A growing number of mothers in the United States are joining the workforce, from fewer than 50 percent in the 1970s to close to 75 percent today. And while U.S. labor policies in support of working mothers have come a long way, analysts say they have not caught up to the realities of women who struggle daily to balance family and career.
Alison Barnes is getting her kids fed and ready for school as she gets ready to leave for her job.
This busy mother of three says she has been trying hard to juggle the needs of her family with her work.
"Since I became a mom eight years ago I’ve definitely had periods where I’ve been able to achieve good balance and other times when that’s been elusive,"
Barnes is a partner in a Washington, D.C. law firm. That position gives her some flexibility in her job. She’s been able to take long maternity leaves and work just four days a week.

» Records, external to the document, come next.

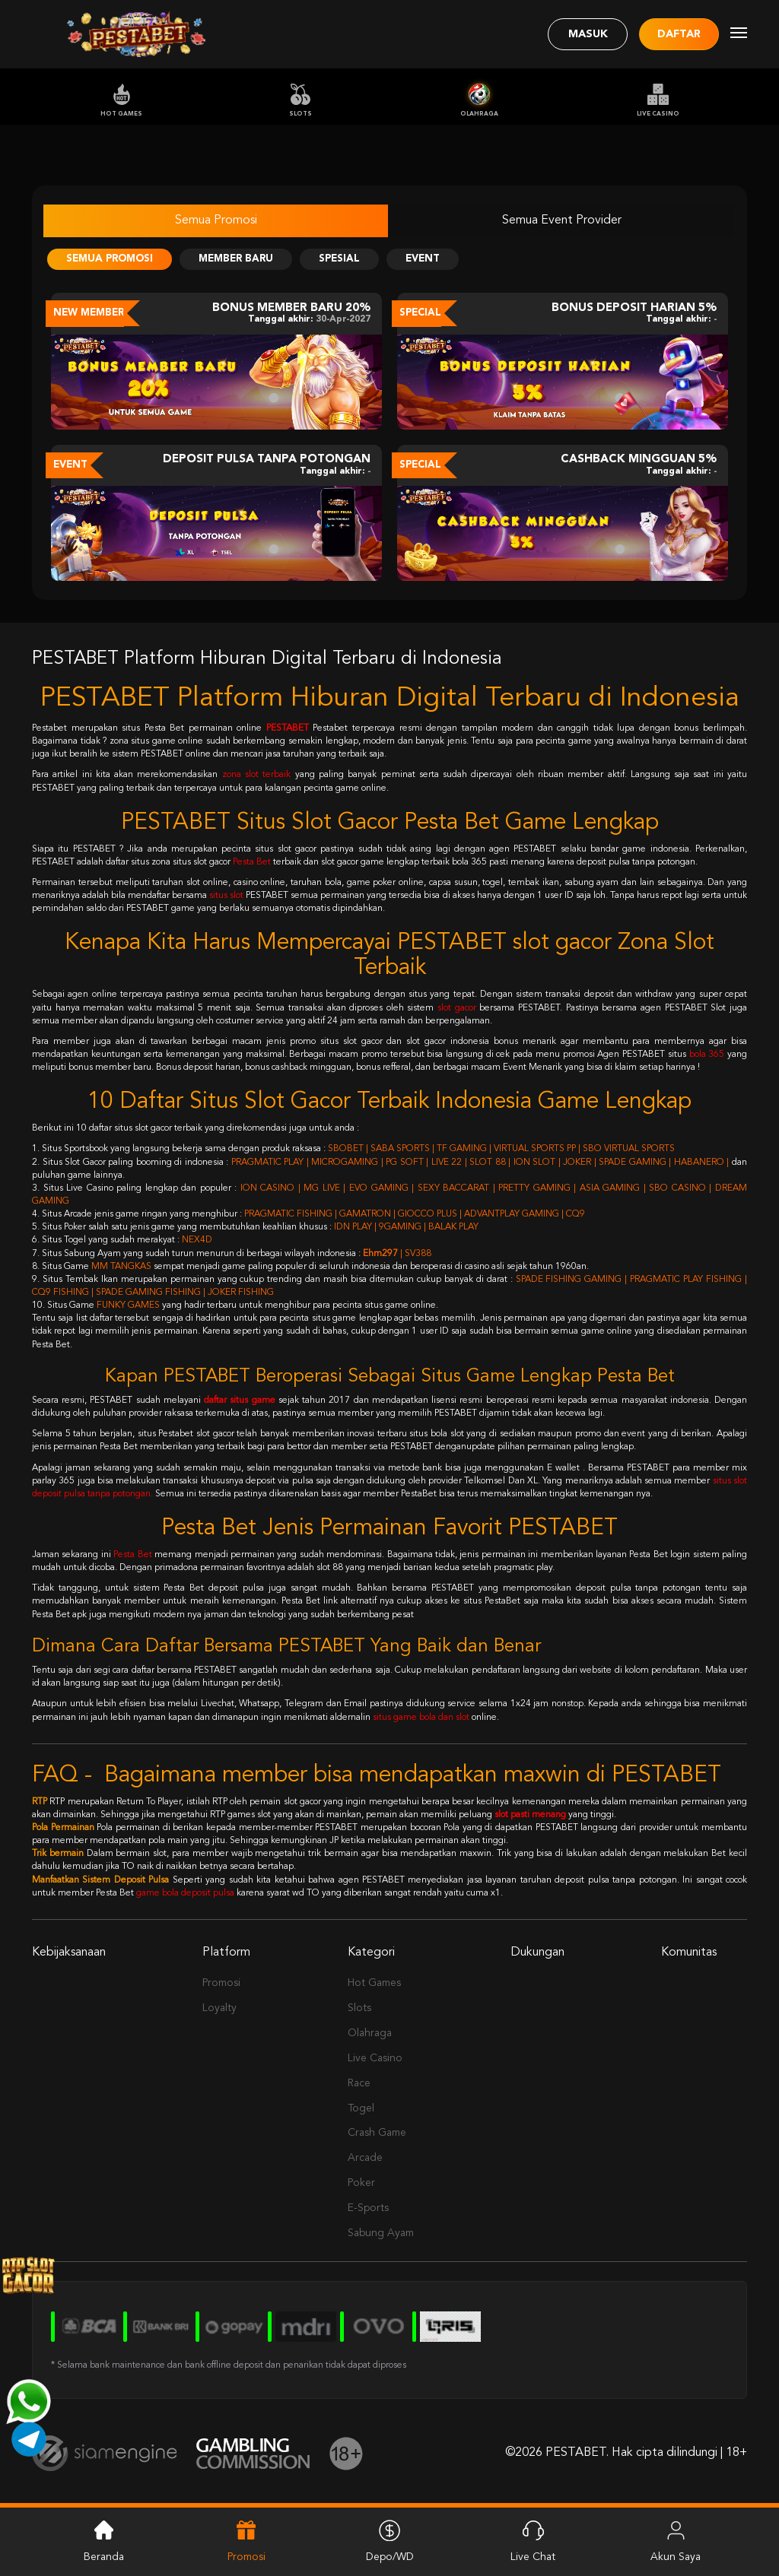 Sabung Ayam (381, 2233)
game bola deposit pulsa (185, 1893)
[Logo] (136, 34)
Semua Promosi (216, 220)
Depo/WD (389, 2540)
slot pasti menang (530, 1814)
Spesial (339, 259)
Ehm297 (380, 1253)
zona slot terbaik (256, 774)
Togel (361, 2108)
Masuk (588, 34)
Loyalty (219, 2008)
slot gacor (456, 1008)
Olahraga (479, 100)
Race (359, 2083)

"I have Fridays with my children, and that’s been very important and helped me feel like I have really achieved some sense of balance," Barnes said.
Barnes is among the more fortunate women who have those options available to them, says Vicki Shabo. She is the director of work and family programs at the National Partnership for Women and Families in Washington.
"White collar workers, high-paid workers, professional workers have more flexibility than they used to. Telecommuting and policies that allow people to do work from home every once in a while or to set their own hours are increasing," Shabo said.
"For most of the women in this country, they don’t have choices about when they work or where they work or how much they’re working. They don’t have access to high quality childcare. They don’t have access to sick days, and they certainly don’t have access to paid parental leave or paid leave to take care of an ill family member," Shabo said.
And then says Shabo, there’s the issue of maternity leave, which is one of the biggest concerns for working moms.
"We are one of the few countries in the world that does not offer paid maternity leave to new moms and one of a slightly larger number that doesn’t offer paid leave to new dads," Shabo said.
"Our key workplace policy is the 1993 Family and Medical Leave Act which provides 12 weeks of unpaid job-protected leave to new parents and to people who need to deal with their own serious health conditions or care for an ill child or spouse," Shabo said.
But that, says Shabo, is only a start.
"My greatest hope is that we implement a national paid family and medical leave insurance program to bring ourselves up to the level of the rest of the world," Shabo said.
No matter what their job, working mothers want what all caring parents want: a society that recognizes the value of happy, healthy children.